Access integrated storage in a notebook¶
Once you create a storage integration, you can read your data in a Wherobots Notebook. This works for both private and public Amazon S3 buckets.
Info
To use new storage integrations or catalogs in your notebooks, you must start a new runtime. Notebooks can only access storage integrations or catalogs that were created before the runtime started.
To use a storage integration in a notebook, do the following:
- Log in to Wherobots Cloud.
- Start a Notebook. For more information on how to start and manage a notebook, see Notebook instance management.
- Create a Notebook with a Python Kernel. For more information, see Jupyter Notebook Management.
-
In the Notebook, include the following Python code, replacing
YOUR-S3-BUCKET-PATH
andFILE-PATH
with the path to your bucket and the file path to your bucket resource, respectively:from sedona.spark import * config = SedonaContext.builder().getOrCreate() sedona = SedonaContext.create(config) path = "s3://YOUR-S3-BUCKET-PATH/FILE-PATH" rawDf = sedona.read.format("binaryFile").load(path) rawDf.printSchema()
Note
In Wherobots Cloud,
YOUR-S3-BUCKET-PATH
cannot contain periods. For example,s3://my.bucket.name
is not allowed. Acceptable S3 bucket paths can consist of alphanumeric characters, underscores, equal signs, and dashes. -
Run the cells. You should see the following output:
root |-- path: string (nullable = true) |-- modificationTime: timestamp (nullable = true) |-- length: long (nullable = true) |-- content: binary (nullable = true)
Spatial Catalog¶
A Spatial Catalog can be created from a private bucket storage integration at any time, allowing for multiple catalogs per integration and addressing situations where a Spatial Catalog wasn't created during the initial setup. For usage information, see Spatial Catalog.

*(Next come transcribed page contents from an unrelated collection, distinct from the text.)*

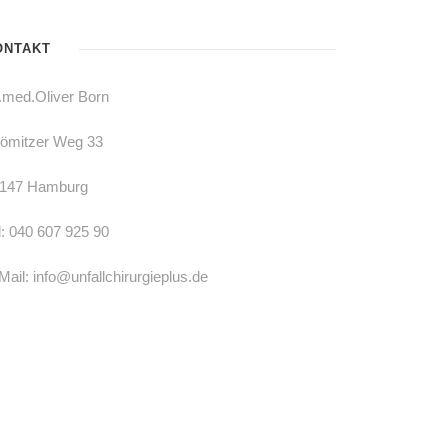
ONTAKT
.med.Oliver Born
ömitzer Weg 33
147 Hamburg
l: 040 607 925 90
Mail: info@unfallchirurgieplus.de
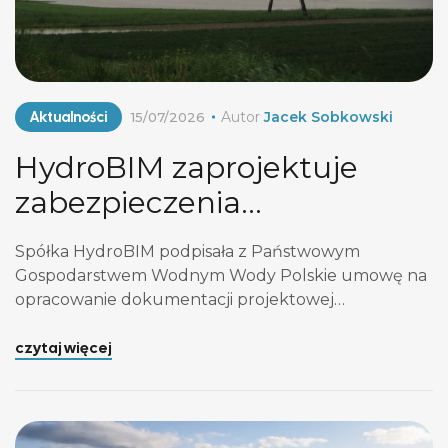
Aktualności
Autor
Jacek Sobkowski
15/07/2026
HydroBIM zaprojektuje
zabezpieczenia
przeciwpowodziowe w
Spółka HydroBIM podpisała z Państwowym
dolinie Brzeźnicy
Gospodarstwem Wodnym Wody Polskie umowę na
opracowanie dokumentacji projektowej
zabezpieczeń przeciwpowodziowych w rejonie
ujścia Brzeźnicy do Wisłoki. Zadanie obejmuje
czytaj więcej
modernizację istniejących wałów oraz budowę
odcinków, które uzupełnią obecny system ochrony.
W 2020 roku powstała dokumentacja
przedprojektowa, a dla przedsięwzięcia uzyskano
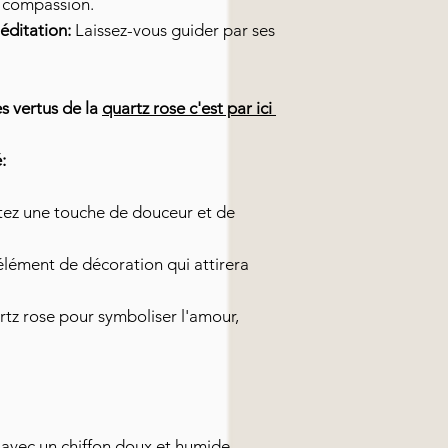
a compassion.
éditation:
Laissez-vous guider par ses
es vertus de la
quartz rose c'est par ici
:
ez une touche de douceur et de
élément de décoration qui attirera
rtz rose pour symboliser l'amour,
 avec un chiffon doux et humide.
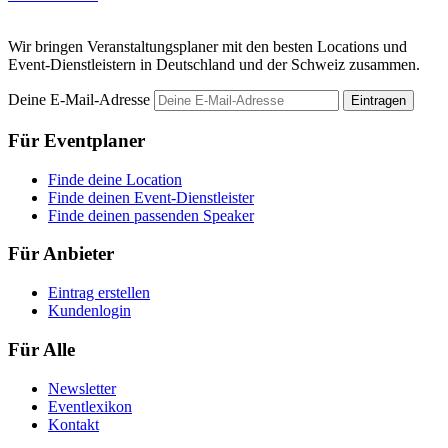
Wir bringen Veranstaltungsplaner mit den besten Locations und
Event-Dienstleistern in Deutschland und der Schweiz zusammen.
Deine E-Mail-Adresse
Eintragen
Für Eventplaner
Finde deine Location
Finde deinen Event-Dienstleister
Finde deinen passenden Speaker
Für Anbieter
Eintrag erstellen
Kundenlogin
Für Alle
Newsletter
Eventlexikon
Kontakt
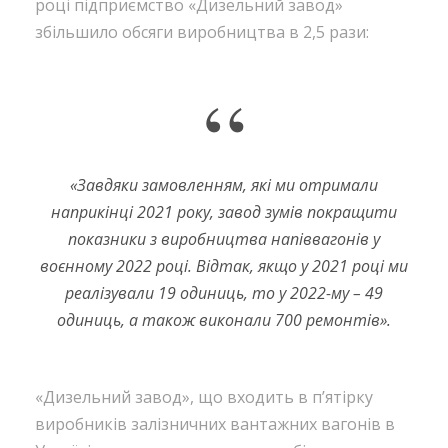
році підприємство «Дизельний завод»
збільшило обсяги виробництва в 2,5 рази:
“
«
Завдяки замовленням, які ми отримали
наприкінці 2021 року, завод зумів покращити
показники з виробництва напіввагонів у
воєнному 2022 році. Відтак, якщо у 2021 році ми
реалізували 19 одиниць, то у 2022-му – 49
одиниць, а також виконали 700 ремонтів
».
«Дизельний завод», що входить в п’ятірку
виробників залізничних вантажних вагонів в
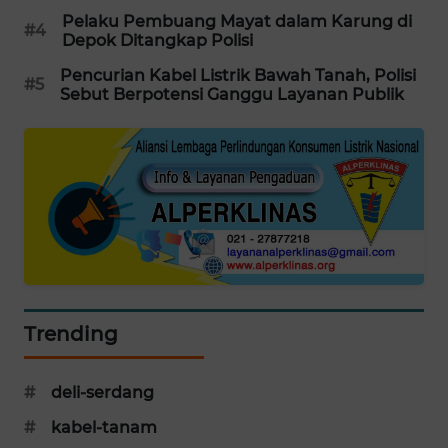
Pelaku Pembuang Mayat dalam Karung di
WAHANA
#4
Depok Ditangkap Polisi
DESA
WISATA
Pencurian Kabel Listrik Bawah Tanah, Polisi
#5
Sebut Berpotensi Ganggu Layanan Publik
LAPAK
WAHANA
Wahana
Network
KONSUMEN
LISTRIK
Trending
MASYARAKAT
KELISTRIKAN
#
deli-serdang
WALINKI
#
kabel-tanam
ID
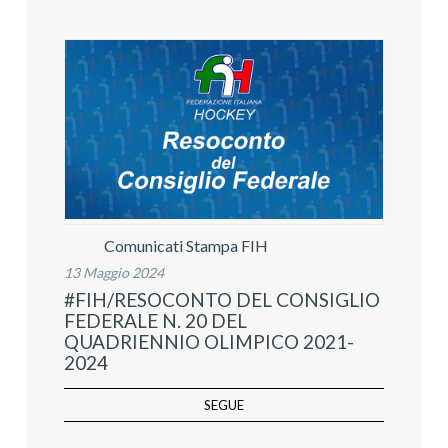
Comunicati Stampa FIH
13 Maggio 2024
#FIH/RESOCONTO DEL CONSIGLIO
FEDERALE N. 20 DEL
QUADRIENNIO OLIMPICO 2021-
2024
SEGUE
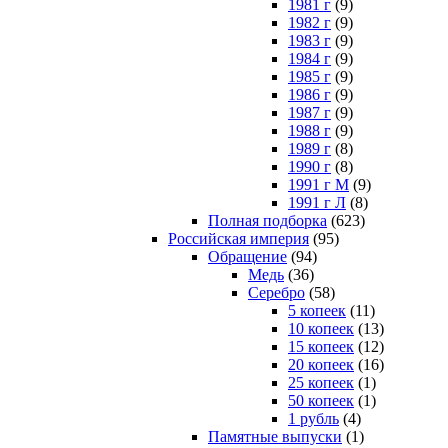
1981 г
(9)
1982 г
(9)
1983 г
(9)
1984 г
(9)
1985 г
(9)
1986 г
(9)
1987 г
(9)
1988 г
(9)
1989 г
(8)
1990 г
(8)
1991 г М
(9)
1991 г Л
(8)
Полная подборка
(623)
Российская империя
(95)
Обращение
(94)
Медь
(36)
Серебро
(58)
5 копеек
(11)
10 копеек
(13)
15 копеек
(12)
20 копеек
(16)
25 копеек
(1)
50 копеек
(1)
1 рубль
(4)
Памятные выпуски
(1)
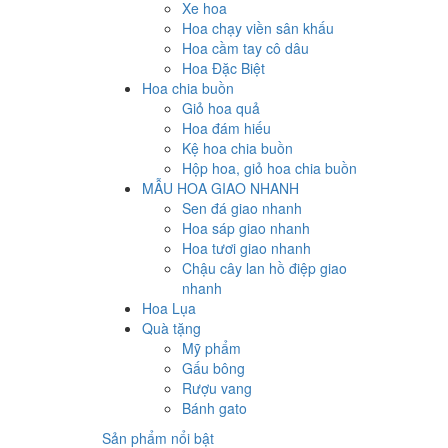
Xe hoa
Hoa chạy viền sân khấu
Hoa cầm tay cô dâu
Hoa Đặc Biệt
Hoa chia buồn
Giỏ hoa quả
Hoa đám hiếu
Kệ hoa chia buồn
Hộp hoa, giỏ hoa chia buồn
MẪU HOA GIAO NHANH
Sen đá giao nhanh
Hoa sáp giao nhanh
Hoa tươi giao nhanh
Chậu cây lan hồ điệp giao
nhanh
Hoa Lụa
Quà tặng
Mỹ phẩm
Gấu bông
Rượu vang
Bánh gato
Sản phẩm nổi bật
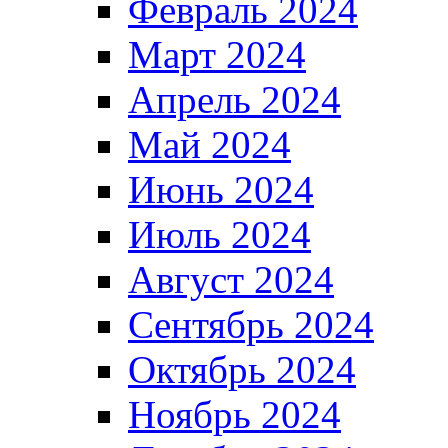
Февраль 2024
Март 2024
Апрель 2024
Май 2024
Июнь 2024
Июль 2024
Август 2024
Сентябрь 2024
Октябрь 2024
Ноябрь 2024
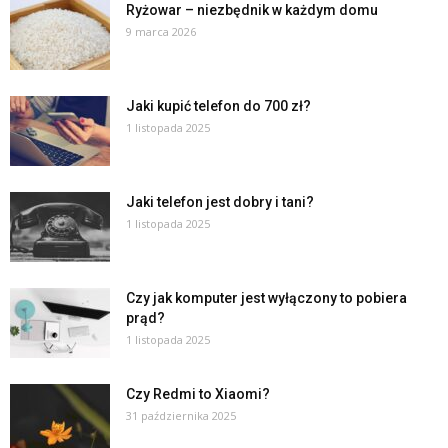
Ryżowar – niezbędnik w każdym domu
9 marca 2026
Jaki kupić telefon do 700 zł?
1 listopada 2025
Jaki telefon jest dobry i tani?
1 listopada 2025
Czy jak komputer jest wyłączony to pobiera
prąd?
1 listopada 2025
Czy Redmi to Xiaomi?
31 października 2025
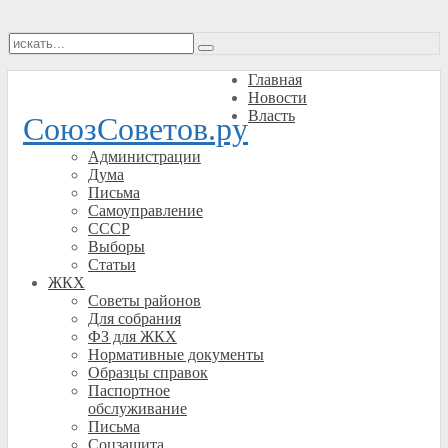
Главная
Новости
Власть
СоюзСоветов.ру
Администрации
Дума
Письма
Самоуправление
СССР
Выборы
Статьи
ЖКХ
Советы районов
Для собрания
ФЗ для ЖКХ
Нормативные документы
Образцы справок
Паспортное
обслуживание
Письма
Соцзащита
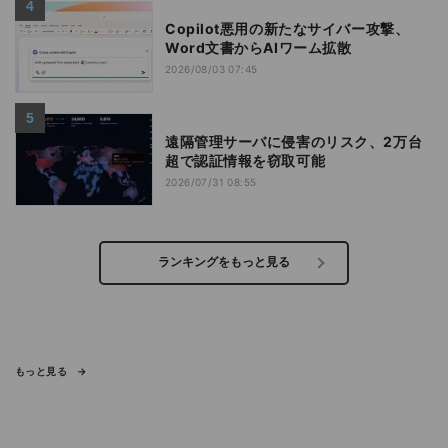
Copilot悪用の新たなサイバー攻撃、
Word文書からAIワーム拡散
2026/08/03 07:45
遠隔管理サーバに侵害のリスク、2万台
超で認証情報を窃取可能
2026/07/31 08:55
ランキングをもっと見る
もっと見る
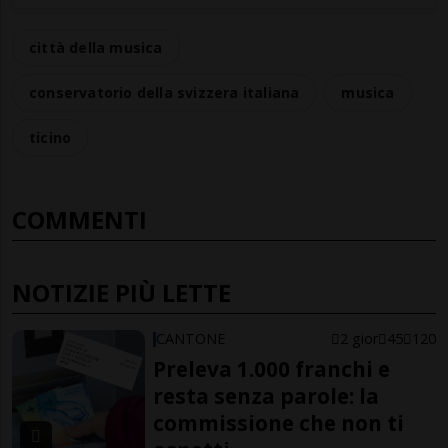
città della musica
conservatorio della svizzera italiana
musica
ticino
COMMENTI
NOTIZIE PIÙ LETTE
CANTONE
2 gior
45
120
Preleva 1.000 franchi e
resta senza parole: la
commissione che non ti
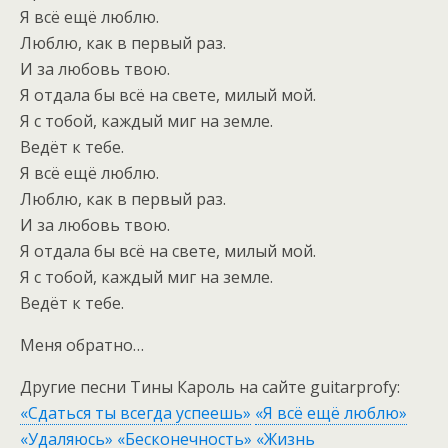
Я всё ещё люблю.
Люблю, как в первый раз.
И за любовь твою.
Я отдала бы всё на свете, милый мой.
Я с тобой, каждый миг на земле.
Ведёт к тебе.
Я всё ещё люблю.
Люблю, как в первый раз.
И за любовь твою.
Я отдала бы всё на свете, милый мой.
Я с тобой, каждый миг на земле.
Ведёт к тебе.
Меня обратно…
Другие песни Тины Кароль на сайте guitarprofy:
«Сдаться ты всегда успеешь»
«Я всё ещё люблю»
«Удаляюсь»
«Бесконечность»
«Жизнь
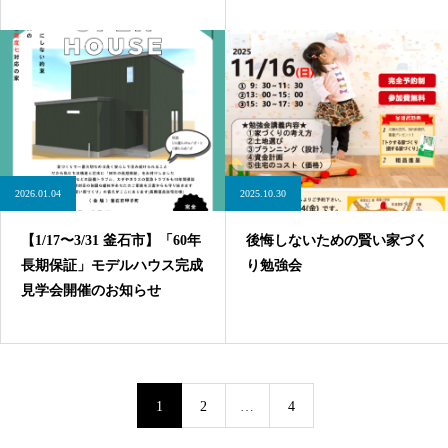
2026.01.04
2025.10.30
【1/17〜3/31 釜石市】「60年
後悔しないための賢い家づく
長期保証」モデルハウス完成
り勉強会
見学会開催のお知らせ
1
2
…
4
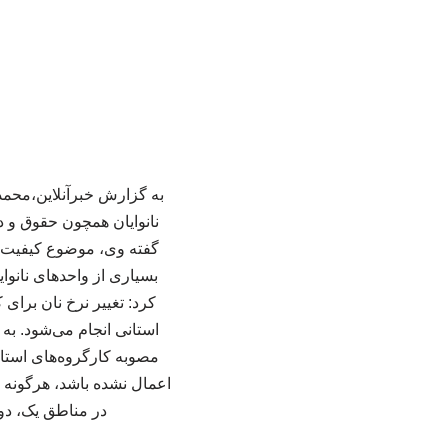
به گزارش خبرآنلاین،محمد
نانوایان همچون حقوق و د
گفته وی، موضوع کیفیت مس
بسیاری از واحدهای نانوا
کرد: تغییر نرخ نان برا
استانی انجام می‌شود. به گ
مصوبه کارگروه‌های استانی
اعمال نشده باشد، هرگونه 
در مناطق یک، دو 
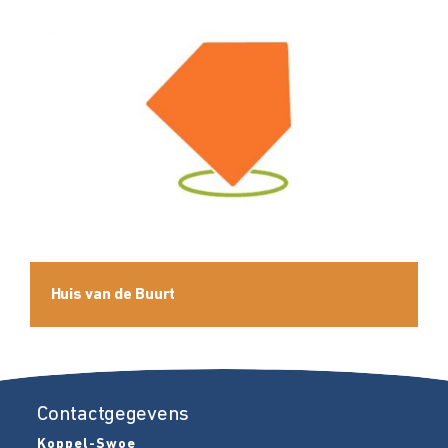
Huis van de Buurt
Contactgegevens
Koppel-Swoe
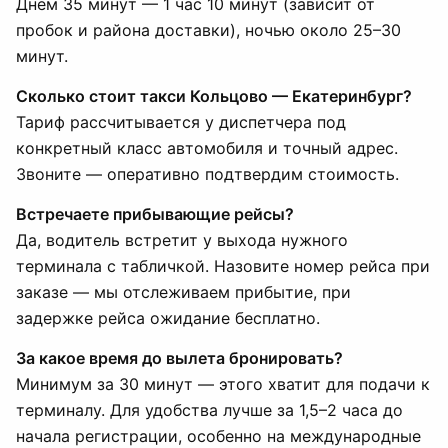
Днём 35 минут — 1 час 10 минут (зависит от
пробок и района доставки), ночью около 25–30
минут.
Сколько стоит такси Кольцово — Екатеринбург?
Тариф рассчитывается у диспетчера под
конкретный класс автомобиля и точный адрес.
Звоните — оперативно подтвердим стоимость.
Встречаете прибывающие рейсы?
Да, водитель встретит у выхода нужного
терминала с табличкой. Назовите номер рейса при
заказе — мы отслеживаем прибытие, при
задержке рейса ожидание бесплатно.
За какое время до вылета бронировать?
Минимум за 30 минут — этого хватит для подачи к
терминалу. Для удобства лучше за 1,5–2 часа до
начала регистрации, особенно на международные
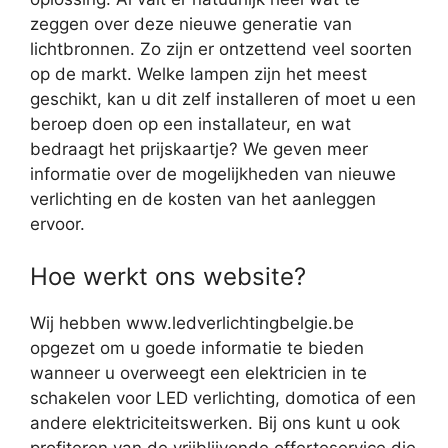
zeggen over deze nieuwe generatie van
lichtbronnen. Zo zijn er ontzettend veel soorten
op de markt. Welke lampen zijn het meest
geschikt, kan u dit zelf installeren of moet u een
beroep doen op een installateur, en wat
bedraagt het prijskaartje? We geven meer
informatie over de mogelijkheden van nieuwe
verlichting en de kosten van het aanleggen
ervoor.
Hoe werkt ons website?
Wij hebben www.ledverlichtingbelgie.be
opgezet om u goede informatie te bieden
wanneer u overweegt een elektricien in te
schakelen voor LED verlichting, domotica of een
andere elektriciteitswerken. Bij ons kunt u ook
profiteren van de vrijblijvende offerteservice die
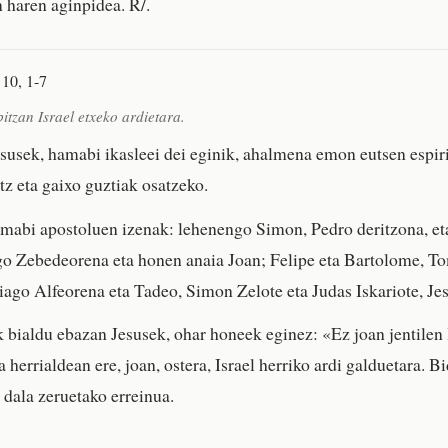
n haren aginpidea. R/.
10, 1-7
itzan Israel etxeko ardietara.
esusek, hamabi ikasleei dei eginik, ahalmena emon eutsen espir
tz eta gaixo guztiak osatzeko.
abi apostoluen izenak: lehenengo Simon, Pedro deritzona, et
go Zebedeorena eta honen anaia Joan; Felipe eta Bartolome, T
tiago Alfeorena eta Tadeo, Simon Zelote eta Judas Iskariote, Je
bialdu ebazan Jesusek, ohar honeek eginez: «Ez joan jentilen l
 herrialdean ere, joan, ostera, Israel herriko ardi galduetara. B
 dala zeruetako erreinua.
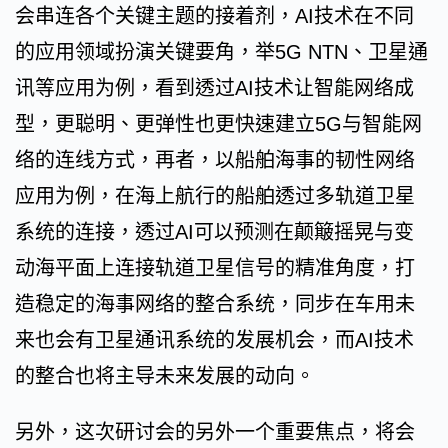
会串连各个关键主题的接着剂，AI技术在不同
的应用领域扮演关键要角，举5G NTN、卫星通
讯等应用为例，看到透过AI技术让智能网络成
型，更聪明、更弹性也更快速建立5G与智能网
络的连线方式，再者，以船舶海事的韧性网络
应用为例，在海上航行的船舶透过多轨道卫星
系统的连接，透过AI可以预测在颠簸摇晃与变
动海平面上连接轨道卫星信号的精准角度，打
造稳定的海事网络的整合系统，同步在车用未
来也会有卫星通讯系统的发展机会，而AI技术
的整合也将主导未来发展的动向。
另外，这次研讨会的另外一个重要焦点，将会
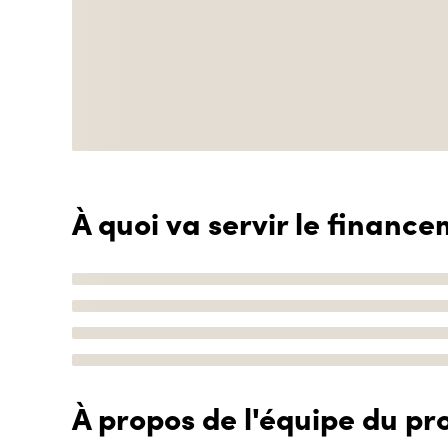
À quoi va servir le finance
À propos de l'équipe du pro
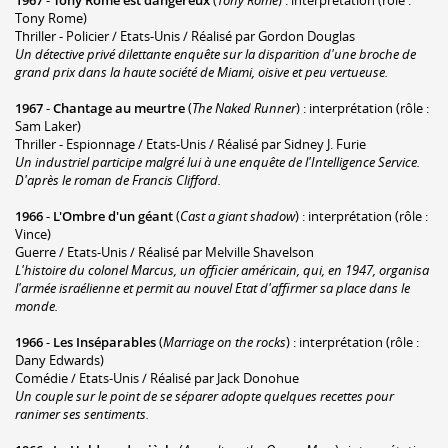
1967
-
Tony Rome est dangereux
(
Tony Rome
) : interprétation (rôle :
Tony Rome)
Thriller - Policier / Etats-Unis / Réalisé par Gordon Douglas
Un détective privé dilettante enquête sur la disparition d'une broche de
grand prix dans la haute société de Miami, oisive et peu vertueuse.
1967
-
Chantage au meurtre
(
The Naked Runner
) : interprétation (rôle :
Sam Laker)
Thriller - Espionnage / Etats-Unis / Réalisé par Sidney J. Furie
Un industriel participe malgré lui à une enquête de l'Intelligence Service.
D'après le roman de Francis Clifford.
1966
-
L'Ombre d'un géant
(
Cast a giant shadow
) : interprétation (rôle :
Vince)
Guerre / Etats-Unis / Réalisé par Melville Shavelson
L'histoire du colonel Marcus, un officier américain, qui, en 1947, organisa
l'armée israélienne et permit au nouvel Etat d'affirmer sa place dans le
monde.
1966
-
Les Inséparables
(
Marriage on the rocks
) : interprétation (rôle :
Dany Edwards)
Comédie / Etats-Unis / Réalisé par Jack Donohue
Un couple sur le point de se séparer adopte quelques recettes pour
ranimer ses sentiments.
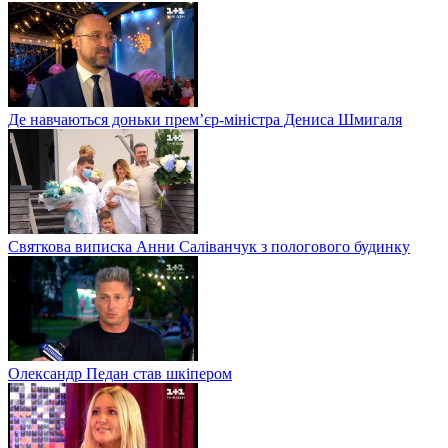
Де навчаються доньки прем’єр-міністра Дениса Шмигаля
Святкова виписка Анни Саліванчук з пологового будинку
Олександр Педан став шкіпером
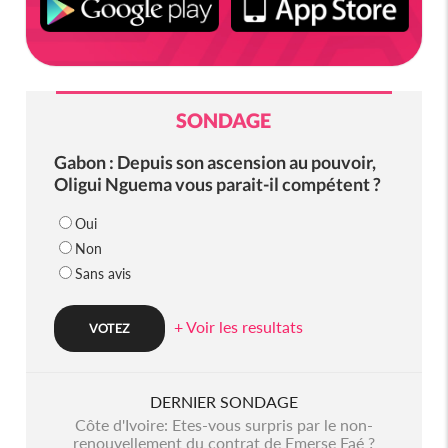
SONDAGE
Gabon : Depuis son ascension au pouvoir,
Oligui Nguema vous parait-il compétent ?
Oui
Non
Sans avis
+ Voir les resultats
DERNIER SONDAGE
Côte d'Ivoire: Etes-vous surpris par le non-
renouvellement du contrat de Emerse Faé ?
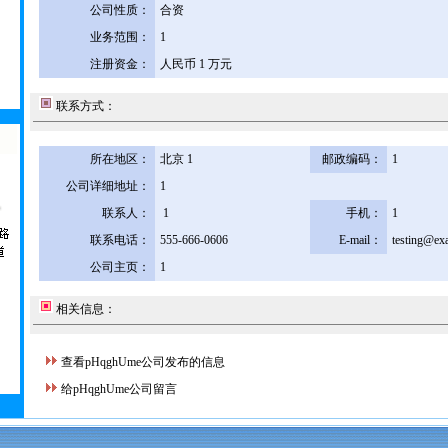
公司性质：
合资
业务范围：
1
注册资金：
人民币 1 万元
联系方式：
所在地区：
北京 1
邮政编码：
1
公司详细地址：
1
联系人：
1
手机：
1
联系电话：
555-666-0606
E-mail：
testing@ex
公司主页：
1
相关信息：
查看pHqghUme公司发布的信息
给pHqghUme公司留言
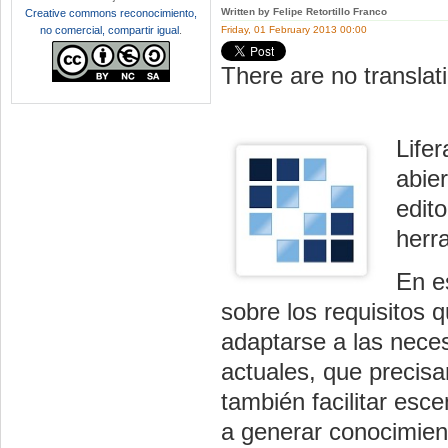
Written by Felipe Retortillo Franco
Creative commons reconocimiento,
no comercial, compartir igual
.
Friday, 01 February 2013 00:00
There are no translati
Life
abier
edit
herr
En e
sobre los requisitos 
adaptarse a las neces
actuales, que precisa
también facilitar esc
a generar conocimien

Wherobots discourages using a public S3 bucket to create a Spatial Catalog.
Granting any external entity write access to a public S3 bucket is strongly discouraged as it is unaligned with security best practices. Therefore, Wherobots advises against using a public bucket to create a Spatial Catalog, since doing so would require giving Wherobots write access. In line with security best practices, we recommend using a private S3 bucket for your Spatial Catalog.
To create a Spatial Catalog from a storage integration, do the following:
- Log in to Wherobots Cloud.
- Click Spatial Catalog.
- Click Create Catalog.
- In the Name field, enter a name for your Spatial Catalog.
- In the Storage dropdown, select a private bucket.
- (Optional) In the Path field, enter the sub-folder where you’d like to store this Spatial Catalog within your Amazon S3 bucket.
Info
To use new storage integrations or catalogs in your notebooks, you must start a new runtime. Notebooks can only access storage integrations or catalogs that were created before the runtime started.
Storage integration limitations¶
Currently, Wherobots' Amazon S3 integration has the following limitations:
- In Wherobots Cloud, your Amazon S3 bucket's path cannot contain periods. For example,
s3://my.bucket.name
is not allowed. Acceptable S3 bucket paths can consist of alphanumeric characters, underscores, equal signs, and dashes. - A bucket can only be configured with a single storage integration.
- Granting any external entity write access to a public S3 bucket is strongly discouraged as it is unaligned with security best practices. Therefore, Wherobots advises against using a public bucket to create a Spatial Catalog, since doing so would require giving Wherobots write access. In line with security best practices, we recommend using a private S3 bucket for your Spatial Catalog.